> What is required: How many lines in the records below contain the string "today"? Answer with the number alone.

> Material provided:

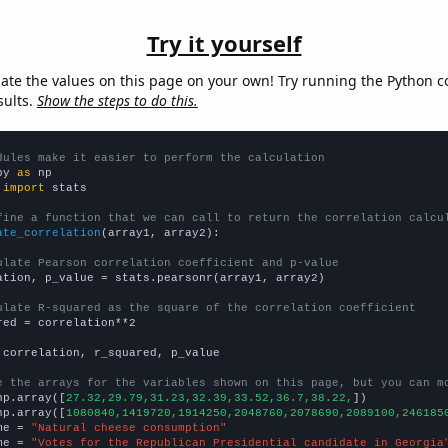
Try it yourself
late the values on this page on your own! Try running the Python c
sults.
Show the steps to do this.
dules make it easier to perform the calculation
py 
as
 
import
 stats

fine a function that we can call to return the correlation calcu
ate_correlation
(array1, array2):

ulate Pearson correlation coefficient and p-value
ation, p_value = stats.pearsonr(array1, array2)

ulate R-squared as the square of the correlation coefficient
red = correlation**2

 correlation, r_squared, p_value

e the arrays for the variables shown on this page, but you can m
np.array([
27.32,29.79,31.23,32.39,33.52,36.7,38.22,
])

np.array([
1080840,1419720,1914250,2048760,2078690,2089100,246185
me = 
"Natural cheese consumption"
me = 
"Votes for the Republican Presidential candidate in Georgia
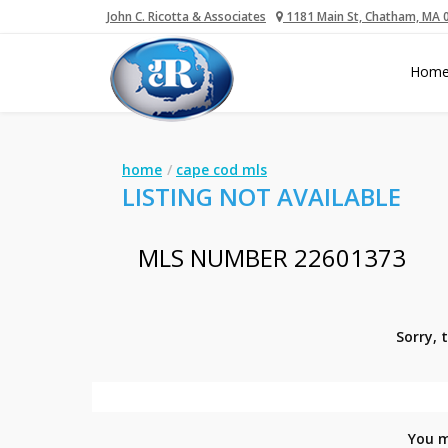
John C. Ricotta & Associates
1181 Main St, Chatham, MA 
Hom
home
cape cod mls
LISTING NOT AVAILABLE
MLS NUMBER 22601373
Sorry, 
You m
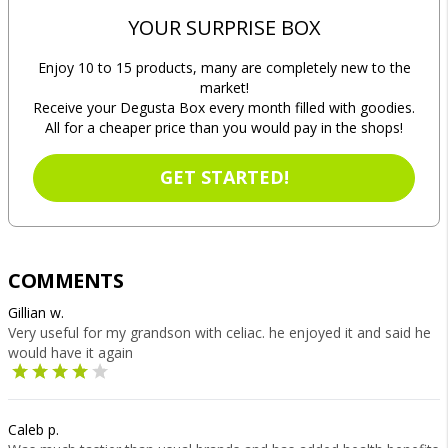
YOUR SURPRISE BOX
Enjoy 10 to 15 products, many are completely new to the
market!
Receive your Degusta Box every month filled with goodies.
All for a cheaper price than you would pay in the shops!
GET STARTED!
COMMENTS
Gillian w.
Very useful for my grandson with celiac. he enjoyed it and said he
would have it again
Caleb p.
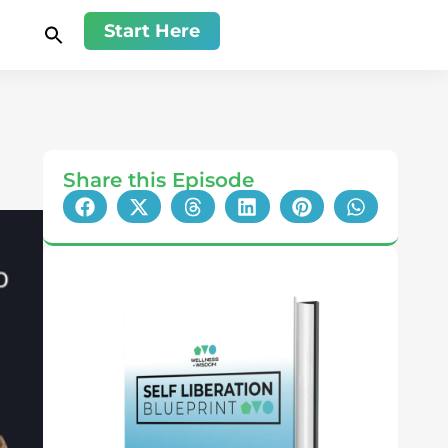
Start Here
Share this Episode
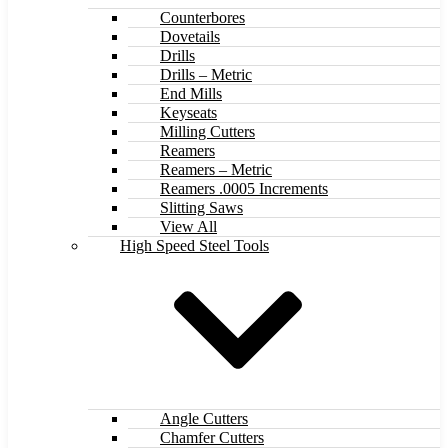
Counterbores
Dovetails
Drills
Drills – Metric
End Mills
Keyseats
Milling Cutters
Reamers
Reamers – Metric
Reamers .0005 Increments
Slitting Saws
View All
High Speed Steel Tools
Angle Cutters
Chamfer Cutters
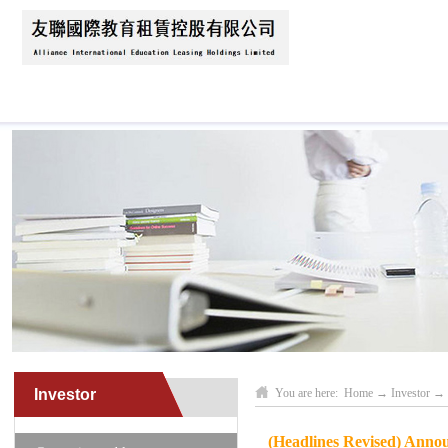
Home
About Us
News
Business Scope
Investor
You are here:
Home
→
Investor
→
(Headlines Revised) Anno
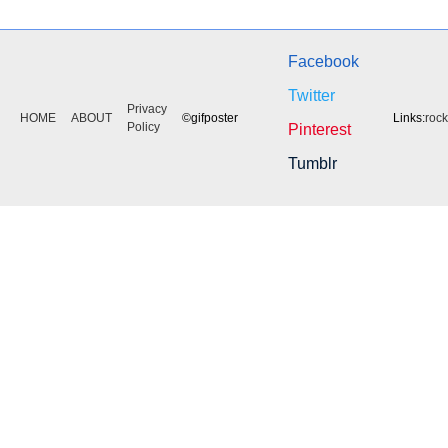
Facebook
Twitter
Privacy
HOME
ABOUT
©gifposter
Links:
roc
Policy
Pinterest
Tumblr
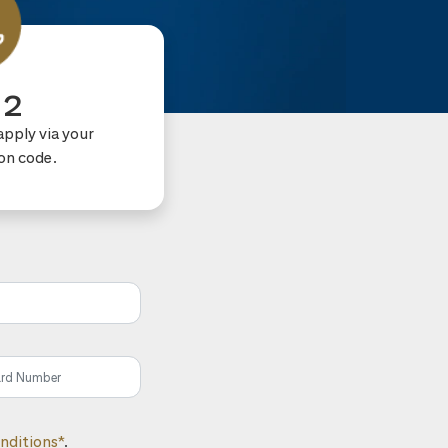
 2
apply via your
ion code.
nditions*
.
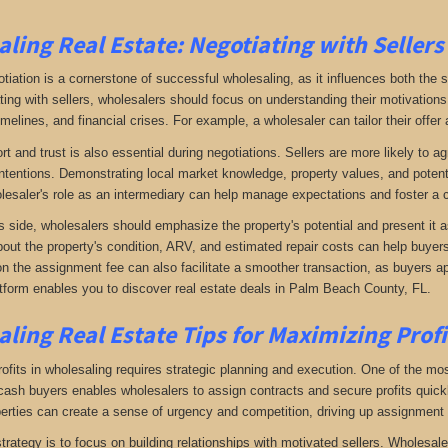
ling Real Estate:
Negotiating with Sellers
otiation is a cornerstone of successful wholesaling, as it influences both the 
ing with sellers, wholesalers should focus on understanding their motivations
imelines, and financial crises. For example, a wholesaler can tailor their offer 
rt and trust is also essential during negotiations. Sellers are more likely to 
ntentions. Demonstrating local market knowledge, property values, and potential
lesaler's role as an intermediary can help manage expectations and foster a c
s side, wholesalers should emphasize the property's potential and present it a
bout the property's condition, ARV, and estimated repair costs can help buyers 
on the assignment fee can also facilitate a smoother transaction, as buyers ap
tform enables you to discover real estate deals in Palm Beach County, FL
.
ling Real Estate
Tips for Maximizing Prof
fits in wholesaling requires strategic planning and execution. One of the most 
f cash buyers enables wholesalers to assign contracts and secure profits qui
perties can create a sense of urgency and competition, driving up assignment 
trategy is to focus on building relationships with motivated sellers. Wholesa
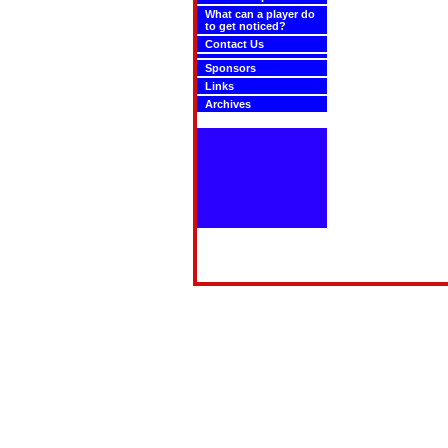
What can a player do
to get noticed?
Contact Us
Sponsors
Links
Archives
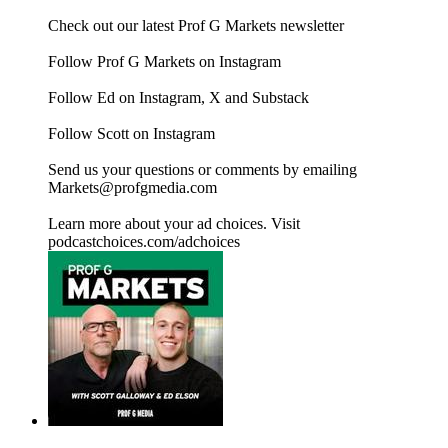
Check out our latest Prof G Markets newsletter
Follow Prof G Markets on Instagram
Follow Ed on Instagram, X and Substack
Follow Scott on Instagram
Send us your questions or comments by emailing
Markets@profgmedia.com
Learn more about your ad choices. Visit
podcastchoices.com/adchoices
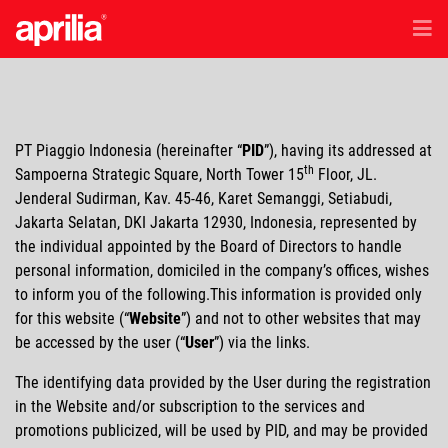
EN
/
ID
Model
PT Piaggio Indonesia (hereinafter
PID
), having its addressed at
Accessories
th
Sampoerna Strategic Square, North Tower 15
Floor, JL.
Jenderal Sudirman, Kav. 45-46, Karet Semanggi, Setiabudi,
Jakarta Selatan, DKI Jakarta 12930, Indonesia, represented by
Purna Jual
the individual appointed by the Board of Directors to handle
personal information, domiciled in the company’s offices, wishes
to inform you of the following.This information is provided only
Test Ride
for this website (
Website
) and not to other websites that may
be accessed by the user (
User
) via the links.
Berita & Penawaran Ekslusif
The identifying data provided by the User during the registration
in the Website and/or subscription to the services and
promotions publicized, will be used by PID, and may be provided
Lokasi Dealer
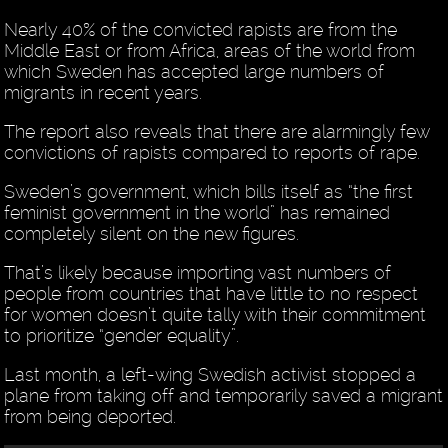
Nearly 40% of the convicted rapists are from the
Middle East or from Africa, areas of the world from
which Sweden has accepted large numbers of
migrants in recent years.
The report also reveals that there are alarmingly few
convictions of rapists compared to reports of rape.
Sweden’s government, which bills itself as “the first
feminist government in the world” has remained
completely silent on the new figures.
That’s likely because importing vast numbers of
people from countries that have little to no respect
for women doesn’t quite tally with their commitment
to prioritize “gender equality”.
Last month, a left-wing Swedish activist stopped a
plane from taking off and temporarily saved a migrant
from being deported.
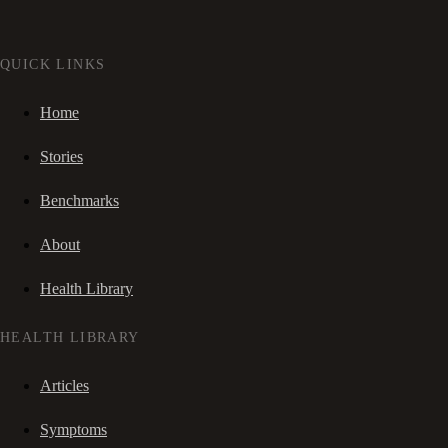
QUICK LINKS
Home
Stories
Benchmarks
About
Health Library
HEALTH LIBRARY
Articles
Symptoms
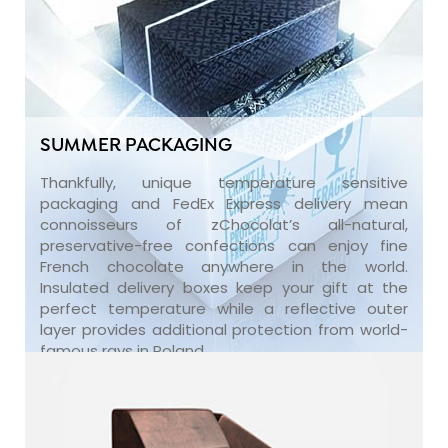
SUMMER PACKAGING
Thankfully, unique temperature sensitive
packaging and FedEx Express delivery mean
connoisseurs of zChocolat’s all-natural,
preservative-free confections can enjoy fine
French chocolate anywhere in the world.
Insulated delivery boxes keep your gift at the
perfect temperature while a reflective outer
layer provides additional protection from world-
famous rays in Poland.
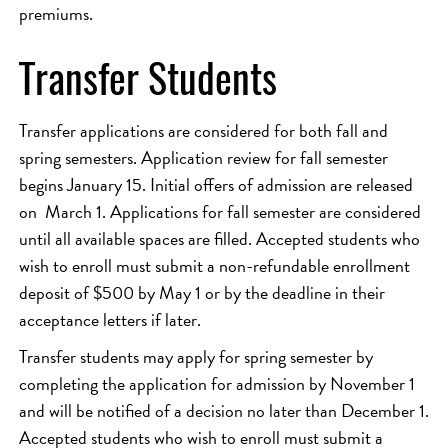
premiums.
Transfer Students
Transfer applications are considered for both fall and
spring semesters. Application review for fall semester
begins January 15. Initial offers of admission are released
on March 1. Applications for fall semester are considered
until all available spaces are filled. Accepted students who
wish to enroll must submit a non-refundable enrollment
deposit of $500 by May 1 or by the deadline in their
acceptance letters if later.
Transfer students may apply for spring semester by
completing the application for admission by November 1
and will be notified of a decision no later than December 1.
Accepted students who wish to enroll must submit a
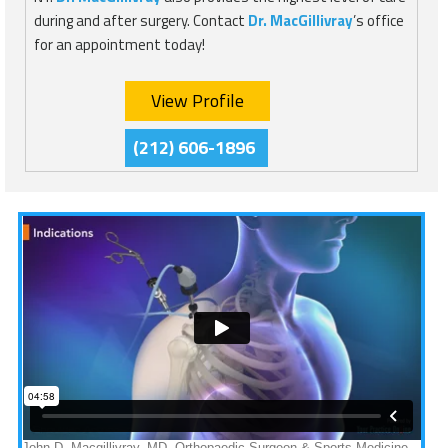
during and after surgery. Contact
Dr. MacGillivray
’s office
for an appointment today!
View Profile
(212) 606-1896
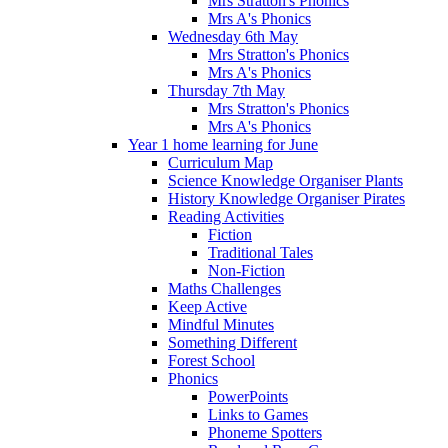
Mrs Stratton's Phonics
Mrs A's Phonics
Wednesday 6th May
Mrs Stratton's Phonics
Mrs A's Phonics
Thursday 7th May
Mrs Stratton's Phonics
Mrs A's Phonics
Year 1 home learning for June
Curriculum Map
Science Knowledge Organiser Plants
History Knowledge Organiser Pirates
Reading Activities
Fiction
Traditional Tales
Non-Fiction
Maths Challenges
Keep Active
Mindful Minutes
Something Different
Forest School
Phonics
PowerPoints
Links to Games
Phoneme Spotters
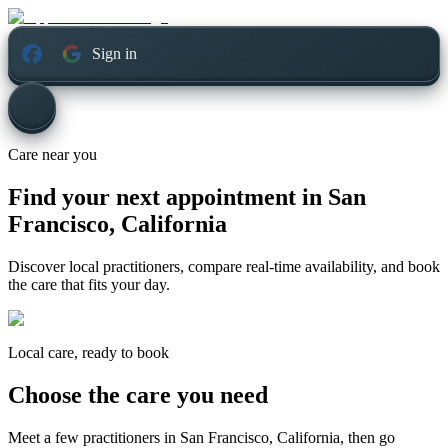
Sign in
Care near you
Find your next appointment in
San
Francisco, California
Discover local practitioners, compare real-time availability, and book
the care that fits your day.
Local care, ready to book
Choose the care you need
Meet a few practitioners in
San Francisco, California
, then go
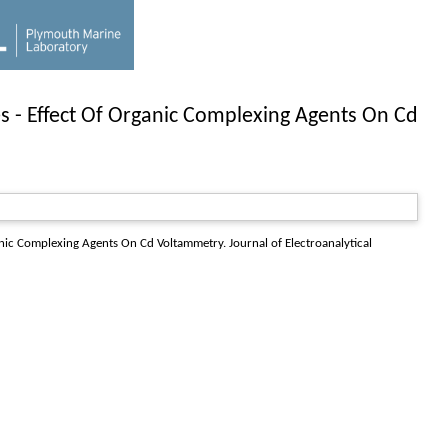
s - Effect Of Organic Complexing Agents On Cd
ganic Complexing Agents On Cd Voltammetry.
Journal of Electroanalytical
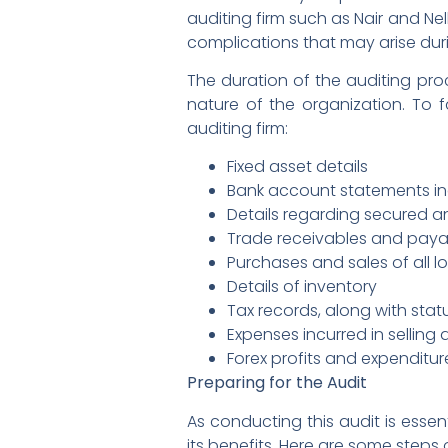
auditing firm such as Nair and Nel
complications that may arise dur
The duration of the auditing pro
nature of the organization. To f
auditing firm:
Fixed asset details
Bank account statements inc
Details regarding secured a
Trade receivables and paya
Purchases and sales of all l
Details of inventory
Tax records, along with sta
Expenses incurred in selling
Forex profits and expenditur
Preparing for the Audit
As conducting this audit is essent
its benefits. Here are some steps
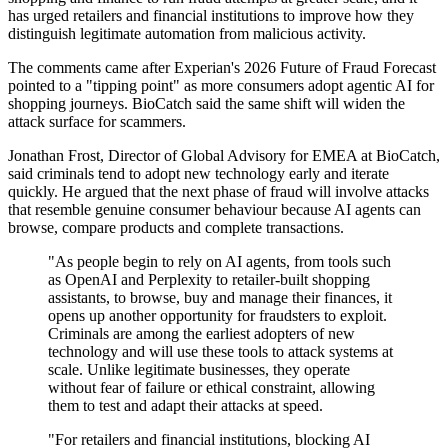
has urged retailers and financial institutions to improve how they
distinguish legitimate automation from malicious activity.
The comments came after Experian's 2026 Future of Fraud Forecast
pointed to a "tipping point" as more consumers adopt agentic AI for
shopping journeys. BioCatch said the same shift will widen the
attack surface for scammers.
Jonathan Frost, Director of Global Advisory for EMEA at BioCatch,
said criminals tend to adopt new technology early and iterate
quickly. He argued that the next phase of fraud will involve attacks
that resemble genuine consumer behaviour because AI agents can
browse, compare products and complete transactions.
"As people begin to rely on AI agents, from tools such
as OpenAI and Perplexity to retailer-built shopping
assistants, to browse, buy and manage their finances, it
opens up another opportunity for fraudsters to exploit.
Criminals are among the earliest adopters of new
technology and will use these tools to attack systems at
scale. Unlike legitimate businesses, they operate
without fear of failure or ethical constraint, allowing
them to test and adapt their attacks at speed.
"For retailers and financial institutions, blocking AI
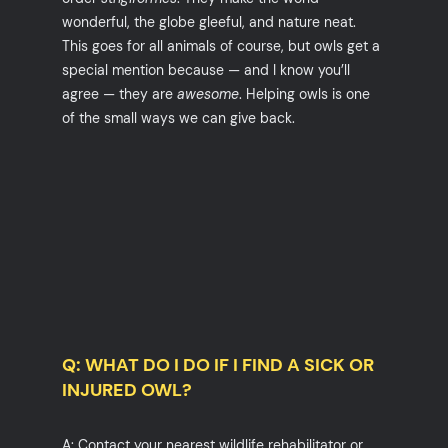
wonderful, the globe gleeful, and nature neat.
This goes for all animals of course, but owls get a
special mention because — and I know you’ll
agree — they are
awesome
. Helping owls is one
of the small ways we can give back.
Q: WHAT DO I DO IF I FIND A SICK OR
INJURED OWL?
A: Contact your nearest wildlife rehabilitator or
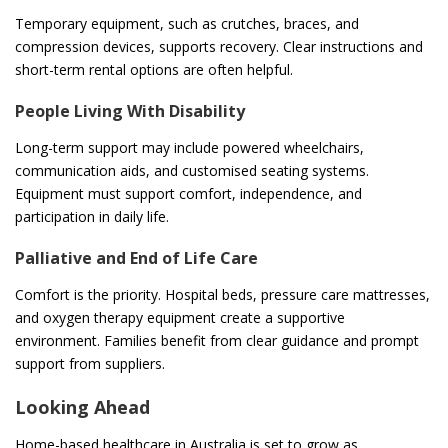
Temporary equipment, such as crutches, braces, and
compression devices, supports recovery. Clear instructions and
short-term rental options are often helpful.
People Living With Disability
Long-term support may include powered wheelchairs,
communication aids, and customised seating systems.
Equipment must support comfort, independence, and
participation in daily life.
Palliative and End of Life Care
Comfort is the priority. Hospital beds, pressure care mattresses,
and oxygen therapy equipment create a supportive
environment. Families benefit from clear guidance and prompt
support from suppliers.
Looking Ahead
Home-based healthcare in Australia is set to grow as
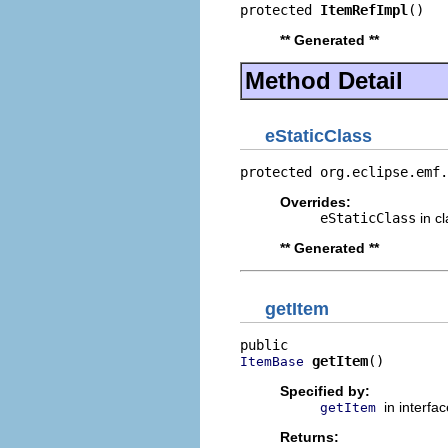
protected 
ItemRefImpl
()
** Generated **
Method Detail
eStaticClass
protected org.eclipse.emf.
Overrides:
eStaticClass
in c
** Generated **
getItem
getItem
()
ItemBase
Specified by:
in interfa
getItem
Returns:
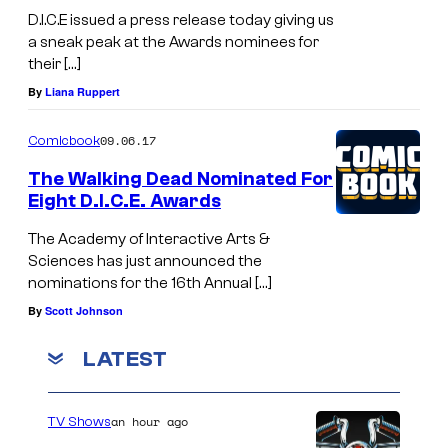
D.I.C.E issued a press release today giving us
a sneak peak at the Awards nominees for
their […]
By
Liana Ruppert
09.06.17
Comicbook
The Walking Dead Nominated For
Eight D.I.C.E. Awards
The Academy of Interactive Arts &
Sciences has just announced the
nominations for the 16th Annual […]
By
Scott Johnson
LATEST
an hour ago
TV Shows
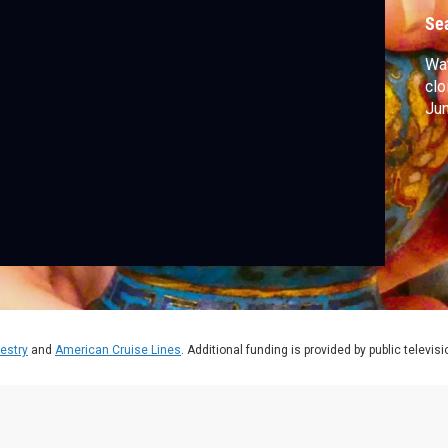
Se
Wa
clo
Jun
estry
and
American Cruise Lines
. Additional funding is provided by public televis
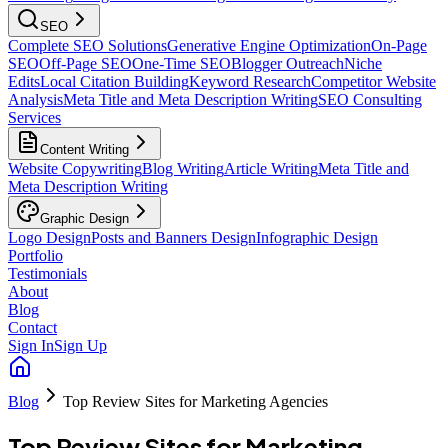
SEO
Complete SEO Solutions
Generative Engine Optimization
On-Page
SEO
Off-Page SEO
One-Time SEO
Blogger Outreach
Niche
Edits
Local Citation Building
Keyword Research
Competitor Website
Analysis
Meta Title and Meta Description Writing
SEO Consulting
Services
Content Writing
Website Copywriting
Blog Writing
Article Writing
Meta Title and
Meta Description Writing
Graphic Design
Logo Design
Posts and Banners Design
Infographic Design
Portfolio
Testimonials
About
Blog
Contact
Sign In
Sign Up
Blog
Top Review Sites for Marketing Agencies
Top Review Sites for Marketing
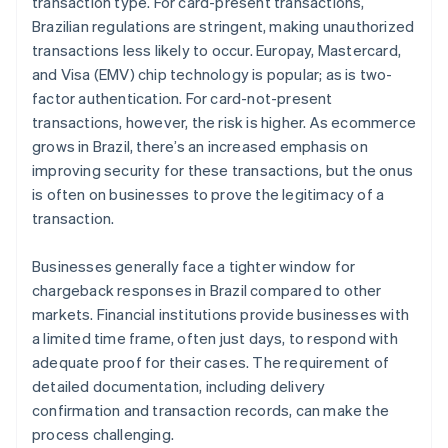
transaction type. For card-present transactions,
Brazilian regulations are stringent, making unauthorized
transactions less likely to occur. Europay, Mastercard,
and Visa (EMV) chip technology is popular; as is two-
factor authentication. For card-not-present
transactions, however, the risk is higher. As ecommerce
grows in Brazil, there’s an increased emphasis on
improving security for these transactions, but the onus
is often on businesses to prove the legitimacy of a
transaction.
Businesses generally face a tighter window for
chargeback responses in Brazil compared to other
markets. Financial institutions provide businesses with
a limited time frame, often just days, to respond with
adequate proof for their cases. The requirement of
detailed documentation, including delivery
confirmation and transaction records, can make the
process challenging.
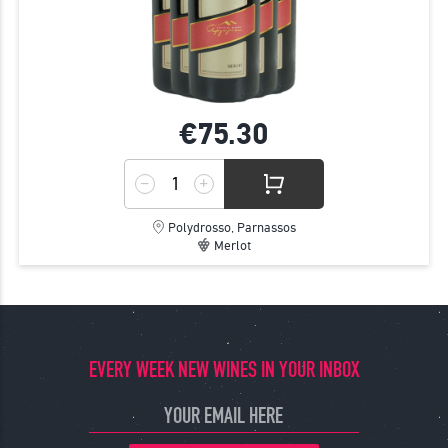
€75.
30
Polydrosso, Parnassos
Merlot
EVERY WEEK NEW WINES IN YOUR INBOX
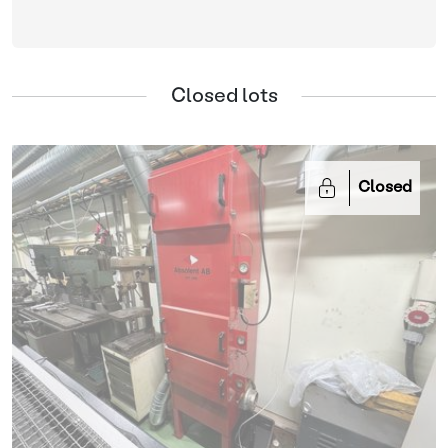
Closed lots
Closed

> Output of the exercise: 2